Paradoxically, the programs are most needed — and most used — in both the highest- and lowest-income states in the country, says Jan Mutchler, a professor of gerontology at the University of Massachusetts Boston. “One group of people who have trouble meeting their health care expenses live along the coasts, where many people actually do have money for retirement but the costs are very high,” she said. “The other group lives in places where incomes are very low.”

But the need for help exists everywhere. In 2020, 45 percent of men and 54 percent of women living alone lacked the resources to pay for their basic living needs, according to the university’s Elder Index, which measures the typical cost of living for older people for every county in the United States. For couples, who usually benefit from two Social Security checks and are more likely to have other income, the comparable figure was 24 percent.

K.F.F.’s research shows that the programs disproportionately serve beneficiaries in communities of color, those under 65 with disabilities and women, who tend to have lower incomes and levels of savings.

In California, the high cost of living in many parts of the state creates a need for assistance with Medicare costs, even for retirees with higher incomes, said Christina Dimas-Kahn, who leads the board of California Health Advocates, a Medicare advocacy and education nonprofit organization that supports the state’s free State Health Insurance Assistance Program. “We have a hidden poor population here — they’re called middle-income seniors, and everyone’s forgotten about them.”

The San Francisco area, where Ms. Dimas-Kahn lives, offers an instructive example. The cost of meeting basic living expenses in San Mateo County this year for a single elder who rents an apartment is $48,936, or $4,087 a month — 64 percent higher than the California average, according to the U.C.L.A. Center for Health Policy Research.

K.F.F. estimates that only 50 percent to 65 percent of the Medicare beneficiaries with incomes low enough to qualify for the Medicare assistance program are enrolled, and 55 percent to 70 percent of those eligible for Extra Help are signed up.

That is partly because of a complicated application process for the Medicare program, along with a general lack of awareness of the programs, says Meredith Freed, a senior policy analyst at the research organization.

“Enrollment isn’t automatic, and people need to actively apply through their state Medicaid agency to qualify — and they may not even be aware that this is available,” she said.

Since Extra Help is a federal program, enrollment is standardized, and it’s relatively easy to enroll through the Social Security Administration website, by phone or at a field office. But the Medicare Savings Programs are administered by state agencies with varying application procedures. “People have to overcome some hurdles when they apply, but it’s worth the effort,” Mr. Riccardi said.

And eligibility can be sporadic because of the programs’ stringent poverty definitions. Mr. Wargo qualified for both Medicare assistance and Extra Help when he first became ill more than a decade ago.

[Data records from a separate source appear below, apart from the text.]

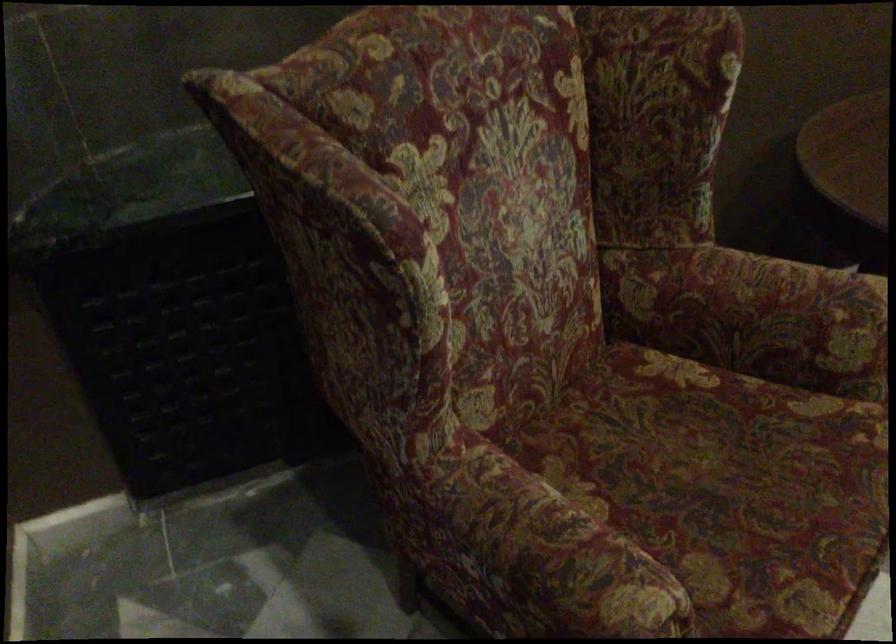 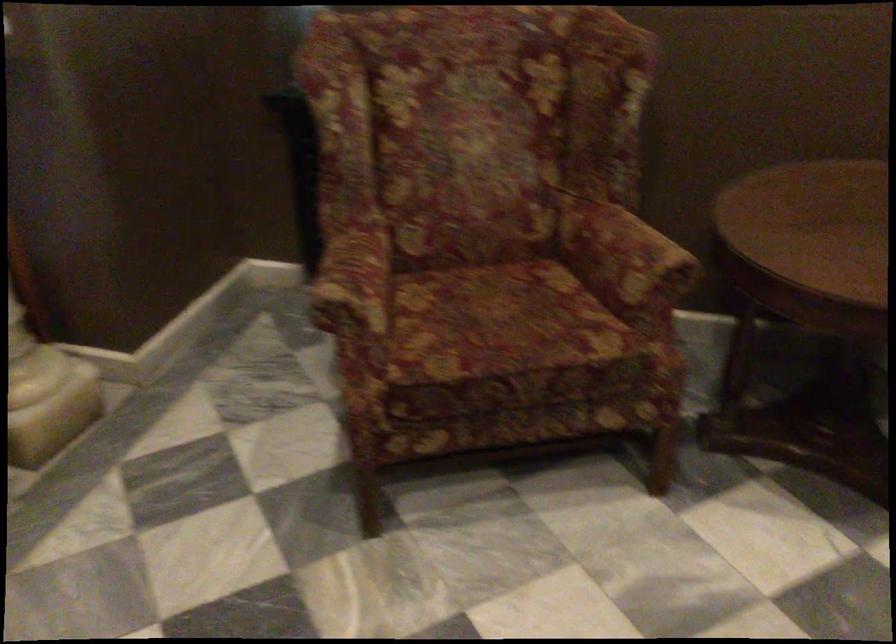 Where in the second image is the point corresponding to (743,484) from the first image?

(501, 323) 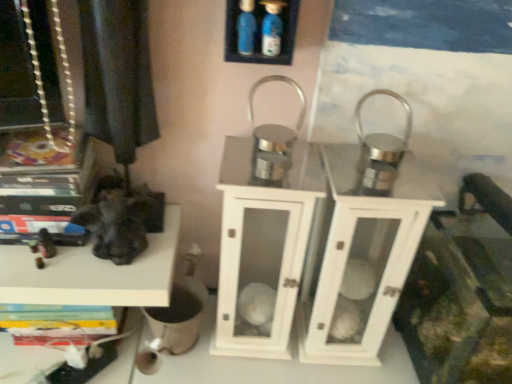 Question: Do you think white glossy lantern at center is within black matte statue at left, which ranks as the second shelf in top-to-bottom order, or outside of it?

Choices:
 (A) outside
 (B) inside

Answer: (A)

Question: From the image's perspective, is white glossy lantern at center positioned above or below black matte statue at left, which is the first shelf from bottom to top?

Choices:
 (A) below
 (B) above

Answer: (B)

Question: Estimate the real-world distances between objects in this image. Which object is farther from the black matte statue at left, the second shelf in the right-to-left sequence?

Choices:
 (A) white glossy lantern at center
 (B) blue plastic bottles at upper center, marked as the 1th shelf in a front-to-back arrangement

Answer: (B)

Question: Which object is the closest to the black matte statue at left, which ranks as the second shelf in front-to-back order?

Choices:
 (A) blue plastic bottles at upper center, acting as the 2th shelf starting from the left
 (B) white glossy lantern at center

Answer: (B) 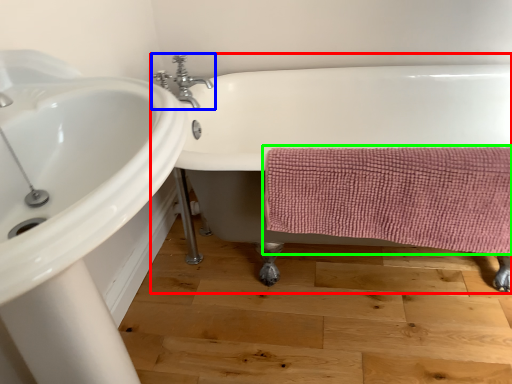 Question: Based on their relative distances, which object is farther from bathtub (highlighted by a red box)? Choose from tap (highlighted by a blue box) and bath towel (highlighted by a green box).

Choices:
 (A) tap
 (B) bath towel

Answer: (A) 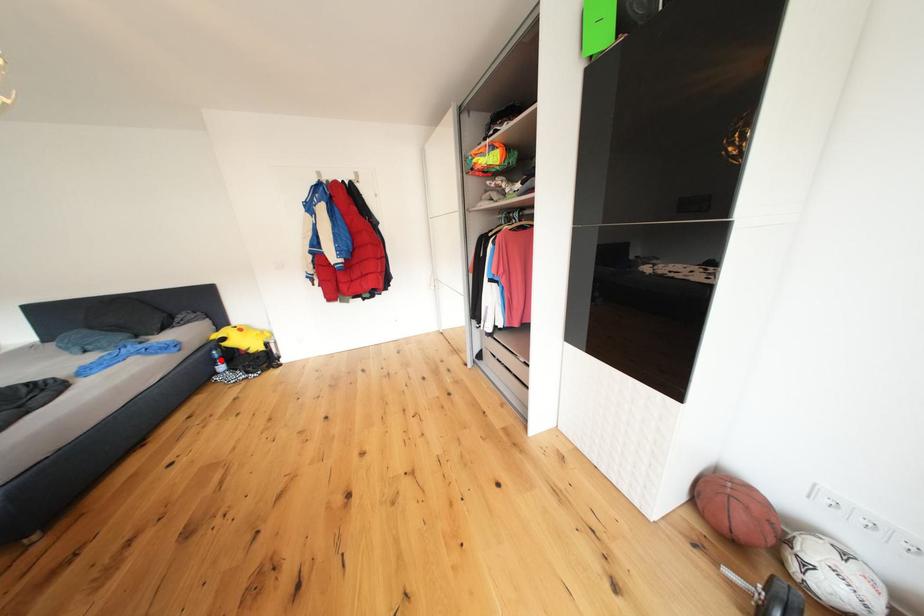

But he became ineligible when an increase in his Social Security benefits put him over the income limits by just a few dollars.

“I was talking with a friend in Florida who gets more Social Security than I do, so I decided to try to get it again,” he said. “Everyone needs to know about this program.”

How to apply

Eligibility: The Medicare Rights Center offers a page detailing eligibility for all Medicare cost-saving programs and can answer questions about these programs via its toll-free number: 800-333-4114.

Medicare Savings Programs: Your State Health Insurance Assistance Program can help with screening and enrollment.

Extra Help: Since the prescription drug assistance program is federal, apply online at the Social Security Administration website or by calling 800-772-1213. You can also apply by visiting your local Social Security office.